Reference

Medallion Architecture (Bronze / Silver / Gold)

Use this page to understand how raw data is refined into trustworthy, business-ready models through the medallion architecture — the bronze/silver/gold layering popularized by lakehouse platforms and now widely adopted.

Goal:

know what each layer (bronze, silver, gold) is responsible for
map the modeling concepts in this section to the layer they belong to
treat each layer boundary as a quality contract
avoid putting business logic in the wrong layer

The Three Layers #

Data flows from OLTP and event sources into Bronze (raw, as-is), is cleaned and conformed into Silver (dimensions and facts), then modeled into Gold (business marts and metrics) consumed by BI, ML, and reports — Data is refined left to right. Each layer reads only from the one before it and adds quality, then business meaning.

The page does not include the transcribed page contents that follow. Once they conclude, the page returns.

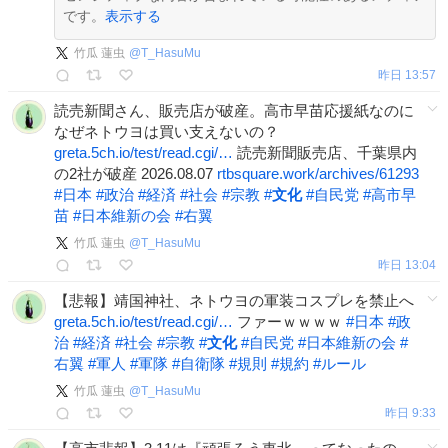
です。
表示する
竹瓜 蓮虫
@
T_HasuMu
昨日 13:57
読売新聞さん、販売店が破産。高市早苗応援紙なのに
なぜネトウヨは買い支えないの？
greta.5ch.io/test/read.cgi/…
読売新聞販売店、千葉県内
の2社が破産 2026.08.07
rtbsquare.work/archives/61293
#
日本
#
政治
#
経済
#
社会
#
宗教
#
文化
#
自民党
#
高市早
苗
#
日本維新の会
#
右翼
竹瓜 蓮虫
@
T_HasuMu
昨日 13:04
【悲報】靖国神社、ネトウヨの軍装コスプレを禁止へ
greta.5ch.io/test/read.cgi/…
ファーｗｗｗｗ
#
日本
#
政
治
#
経済
#
社会
#
宗教
#
文化
#
自民党
#
日本維新の会
#
右翼
#
軍人
#
軍隊
#
自衛隊
#
規則
#
規約
#
ルール
竹瓜 蓮虫
@
T_HasuMu
昨日 9:33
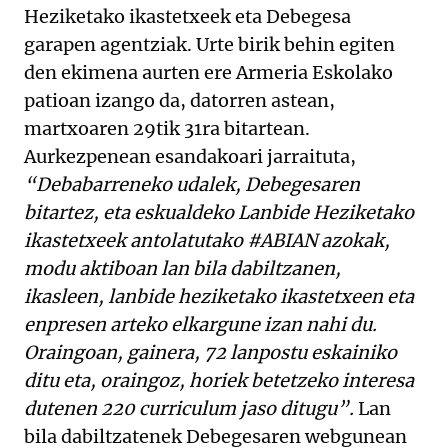
Heziketako ikastetxeek eta Debegesa
garapen agentziak. Urte birik behin egiten
den ekimena aurten ere Armeria Eskolako
patioan izango da, datorren astean,
martxoaren 29tik 31ra bitartean.
Aurkezpenean esandakoari jarraituta,
“Debabarreneko udalek, Debegesaren
bitartez, eta eskualdeko Lanbide Heziketako
ikastetxeek antolatutako #ABIAN azokak,
modu aktiboan lan bila dabiltzanen,
ikasleen, lanbide heziketako ikastetxeen eta
enpresen arteko elkargune izan nahi du.
Oraingoan, gainera, 72 lanpostu eskainiko
ditu eta, oraingoz, horiek betetzeko interesa
dutenen 220 curriculum jaso ditugu”.
Lan
bila dabiltzatenek Debegesaren webgunean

Data moves left to right, and each layer reads only from the one before it:

Bronze (raw): source data landed as-is — append-only, no business logic, schema close to the source. Its job is faithful capture and replayability, not cleanliness.
Silver (cleaned & conformed): deduplicated, type-cast, validated, and joined into conformed dimensions and facts. Most of the modeling work in this section lives here. Trustworthy, but not yet shaped for a specific question.
Gold (business marts): aggregated and modeled for consumption — star schemas, metric marts, and KPI tables that dashboards and ML read directly.

The metals signal increasing refinement and value, not increasing volume — gold is usually the smallest layer.

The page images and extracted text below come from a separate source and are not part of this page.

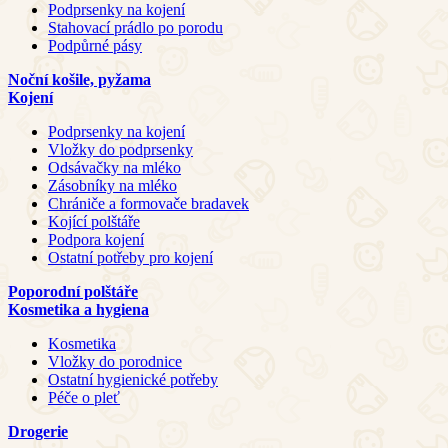
Podprsenky na kojení
Stahovací prádlo po porodu
Podpůrné pásy
Noční košile, pyžama
Kojení
Podprsenky na kojení
Vložky do podprsenky
Odsávačky na mléko
Zásobníky na mléko
Chrániče a formovače bradavek
Kojící polštáře
Podpora kojení
Ostatní potřeby pro kojení
Poporodní polštáře
Kosmetika a hygiena
Kosmetika
Vložky do porodnice
Ostatní hygienické potřeby
Péče o pleť
Drogerie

Naming varies by stack: bronze is also called the raw or landing layer; silver overlaps with dbt-style staging and intermediate models (the stg_ tables used elsewhere in this section); gold with marts. The layers matter more than the labels.

What Each Layer Owns #

Layer	Holds	Transformations	Example tables
Bronze	raw source / event data	ingest only (as-is)	`raw_orders`, `raw_events`
Silver	conformed dimensions & facts	dedupe, cast, validate, join	`dim_customer`, `fact_orders`
Gold	marts & metrics	aggregate, derive KPIs	`mart_monthly_revenue`

How It Maps to the Rest of This Section #

Most of this section is really about the silver and gold layers:

The OLTP source from OLTP vs OLAP and Grain (normalized 3NF tables) feeds bronze.
Conformed fact tables, SCD dimensions, and bridge tables are the silver layer.
Star schemas and the metric layer / serving marts are the gold layer.

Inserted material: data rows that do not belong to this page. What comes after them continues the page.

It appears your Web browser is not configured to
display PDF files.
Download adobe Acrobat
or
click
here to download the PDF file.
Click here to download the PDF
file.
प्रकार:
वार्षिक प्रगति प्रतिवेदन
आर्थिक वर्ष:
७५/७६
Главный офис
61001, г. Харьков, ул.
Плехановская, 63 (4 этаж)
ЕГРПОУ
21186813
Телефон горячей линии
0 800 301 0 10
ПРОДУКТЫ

So "where does this table live?" usually answers itself: a source mirror is bronze, a conformed model is silver, a query-ready aggregate is gold.

Layer Boundaries Are Contracts #

Promote data to the next layer only when it meets that layer's contract, and run quality checks at each boundary (see Data Quality for Models):

Bronze → Silver: schema/type validation, deduplication, referential integrity.
Silver → Gold: grain uniqueness, additivity rules, metric reconciliation.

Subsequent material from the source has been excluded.